Recorded information below:

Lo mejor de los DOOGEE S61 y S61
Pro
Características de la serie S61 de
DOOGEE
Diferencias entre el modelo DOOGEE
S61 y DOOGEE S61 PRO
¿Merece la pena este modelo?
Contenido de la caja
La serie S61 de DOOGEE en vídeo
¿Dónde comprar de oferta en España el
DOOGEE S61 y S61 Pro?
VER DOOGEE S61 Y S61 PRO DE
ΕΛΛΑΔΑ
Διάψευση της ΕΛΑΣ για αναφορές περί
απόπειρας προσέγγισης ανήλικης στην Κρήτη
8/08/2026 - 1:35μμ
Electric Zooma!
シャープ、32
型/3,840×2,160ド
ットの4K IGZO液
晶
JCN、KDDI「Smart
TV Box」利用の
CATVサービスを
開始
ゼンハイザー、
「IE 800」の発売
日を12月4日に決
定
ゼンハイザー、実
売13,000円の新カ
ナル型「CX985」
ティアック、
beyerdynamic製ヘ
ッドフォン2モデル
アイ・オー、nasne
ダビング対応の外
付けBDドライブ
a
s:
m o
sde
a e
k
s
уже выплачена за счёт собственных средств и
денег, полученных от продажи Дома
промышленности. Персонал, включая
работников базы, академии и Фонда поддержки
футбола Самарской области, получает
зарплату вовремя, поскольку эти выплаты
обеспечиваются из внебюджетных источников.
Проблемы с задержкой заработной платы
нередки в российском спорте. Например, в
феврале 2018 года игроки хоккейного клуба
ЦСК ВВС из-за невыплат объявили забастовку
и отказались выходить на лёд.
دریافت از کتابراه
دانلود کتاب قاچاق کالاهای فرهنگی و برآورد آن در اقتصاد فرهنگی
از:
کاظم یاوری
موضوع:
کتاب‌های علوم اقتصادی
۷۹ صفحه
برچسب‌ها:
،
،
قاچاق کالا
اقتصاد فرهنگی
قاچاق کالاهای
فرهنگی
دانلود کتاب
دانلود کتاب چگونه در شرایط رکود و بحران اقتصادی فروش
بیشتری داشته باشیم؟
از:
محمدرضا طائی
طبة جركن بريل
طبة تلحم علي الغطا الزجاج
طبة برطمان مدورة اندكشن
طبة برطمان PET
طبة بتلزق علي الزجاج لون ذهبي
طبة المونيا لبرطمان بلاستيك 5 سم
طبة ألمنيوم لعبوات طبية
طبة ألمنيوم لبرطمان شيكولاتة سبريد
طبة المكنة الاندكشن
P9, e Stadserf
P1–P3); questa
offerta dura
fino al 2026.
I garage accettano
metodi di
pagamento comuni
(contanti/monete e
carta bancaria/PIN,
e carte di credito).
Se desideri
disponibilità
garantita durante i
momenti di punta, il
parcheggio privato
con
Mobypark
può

End of Recorded information.
Recorded information below:

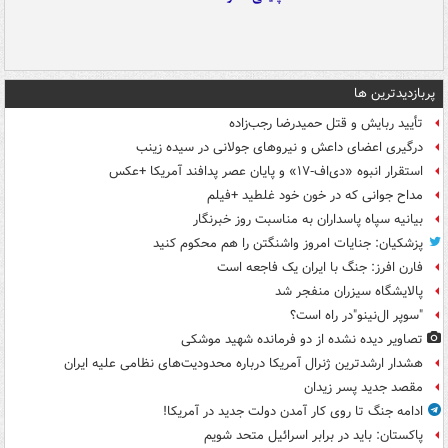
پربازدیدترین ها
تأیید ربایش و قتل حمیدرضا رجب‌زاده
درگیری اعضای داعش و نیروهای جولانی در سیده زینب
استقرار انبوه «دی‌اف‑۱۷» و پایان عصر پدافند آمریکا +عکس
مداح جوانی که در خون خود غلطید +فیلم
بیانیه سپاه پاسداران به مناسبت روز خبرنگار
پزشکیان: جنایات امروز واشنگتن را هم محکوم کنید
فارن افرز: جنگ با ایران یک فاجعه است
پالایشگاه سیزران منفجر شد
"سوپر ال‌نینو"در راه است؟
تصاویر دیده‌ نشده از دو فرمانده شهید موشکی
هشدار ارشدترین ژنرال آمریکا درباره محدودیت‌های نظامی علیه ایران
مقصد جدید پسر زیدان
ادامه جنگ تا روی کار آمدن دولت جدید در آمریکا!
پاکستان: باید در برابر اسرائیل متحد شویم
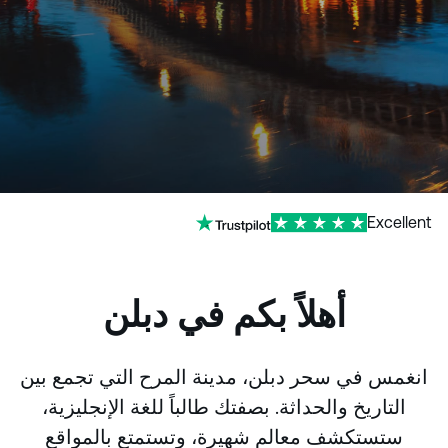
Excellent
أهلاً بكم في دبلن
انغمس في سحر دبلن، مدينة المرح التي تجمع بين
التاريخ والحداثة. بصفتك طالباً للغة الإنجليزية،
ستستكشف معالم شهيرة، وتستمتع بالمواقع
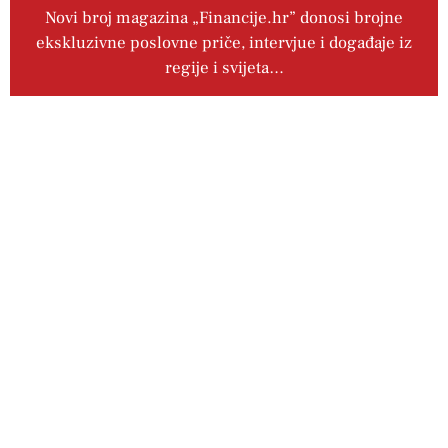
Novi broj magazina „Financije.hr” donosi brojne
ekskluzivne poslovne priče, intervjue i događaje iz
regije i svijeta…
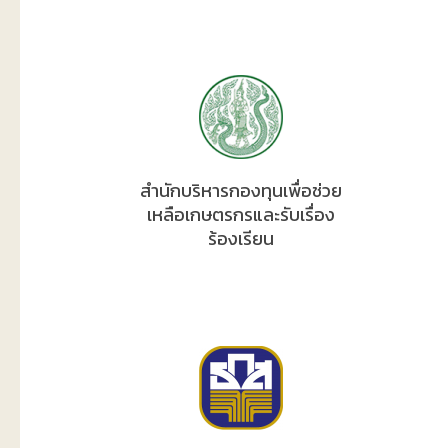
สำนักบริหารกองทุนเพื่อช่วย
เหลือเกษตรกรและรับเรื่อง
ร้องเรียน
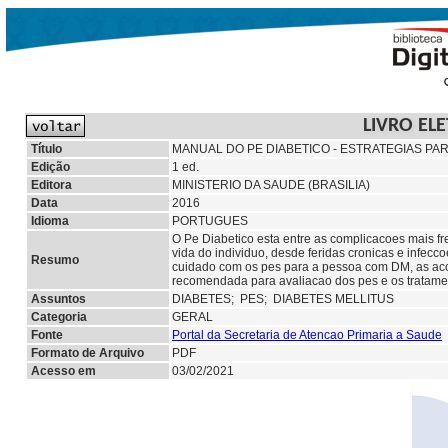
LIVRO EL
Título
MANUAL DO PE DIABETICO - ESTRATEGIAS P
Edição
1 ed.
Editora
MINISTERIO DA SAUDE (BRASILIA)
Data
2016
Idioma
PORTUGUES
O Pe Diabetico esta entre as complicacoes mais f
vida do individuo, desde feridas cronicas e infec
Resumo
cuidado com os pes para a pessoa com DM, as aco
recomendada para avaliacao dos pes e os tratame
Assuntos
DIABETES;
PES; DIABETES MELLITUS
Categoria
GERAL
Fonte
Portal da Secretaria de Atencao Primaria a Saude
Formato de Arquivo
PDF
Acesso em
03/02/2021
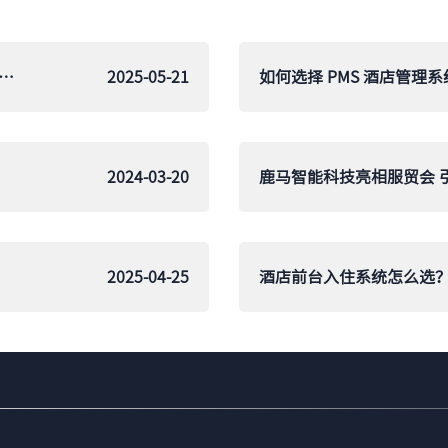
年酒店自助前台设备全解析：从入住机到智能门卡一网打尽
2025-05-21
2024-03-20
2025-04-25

End of Recorded information.
Recorded information below:

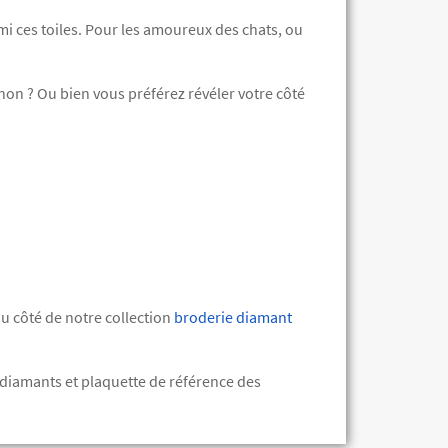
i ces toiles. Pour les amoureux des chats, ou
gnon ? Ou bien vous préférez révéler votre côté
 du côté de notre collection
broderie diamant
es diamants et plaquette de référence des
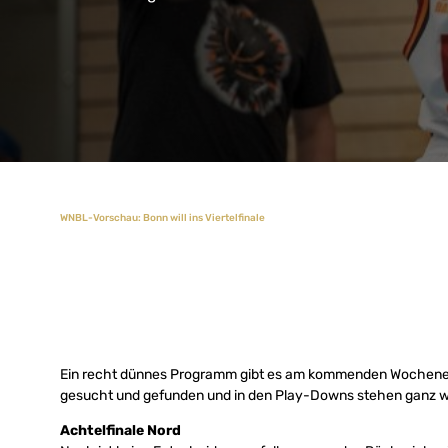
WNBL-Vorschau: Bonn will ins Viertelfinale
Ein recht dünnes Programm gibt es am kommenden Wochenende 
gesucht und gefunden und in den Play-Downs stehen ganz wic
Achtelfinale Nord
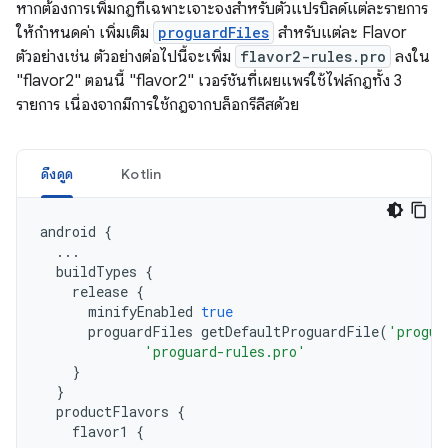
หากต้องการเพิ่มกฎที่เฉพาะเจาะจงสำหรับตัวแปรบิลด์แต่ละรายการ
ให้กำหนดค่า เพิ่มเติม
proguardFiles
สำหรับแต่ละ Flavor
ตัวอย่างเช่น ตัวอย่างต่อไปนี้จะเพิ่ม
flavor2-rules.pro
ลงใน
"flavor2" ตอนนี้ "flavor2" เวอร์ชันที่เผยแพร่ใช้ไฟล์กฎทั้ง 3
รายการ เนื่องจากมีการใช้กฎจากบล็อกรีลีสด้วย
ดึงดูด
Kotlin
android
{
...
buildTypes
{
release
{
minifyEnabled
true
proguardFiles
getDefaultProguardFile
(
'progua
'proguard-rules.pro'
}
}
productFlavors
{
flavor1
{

End of Recorded information.

Please work out how many lines above carry "کالاهای", writing only the result.

2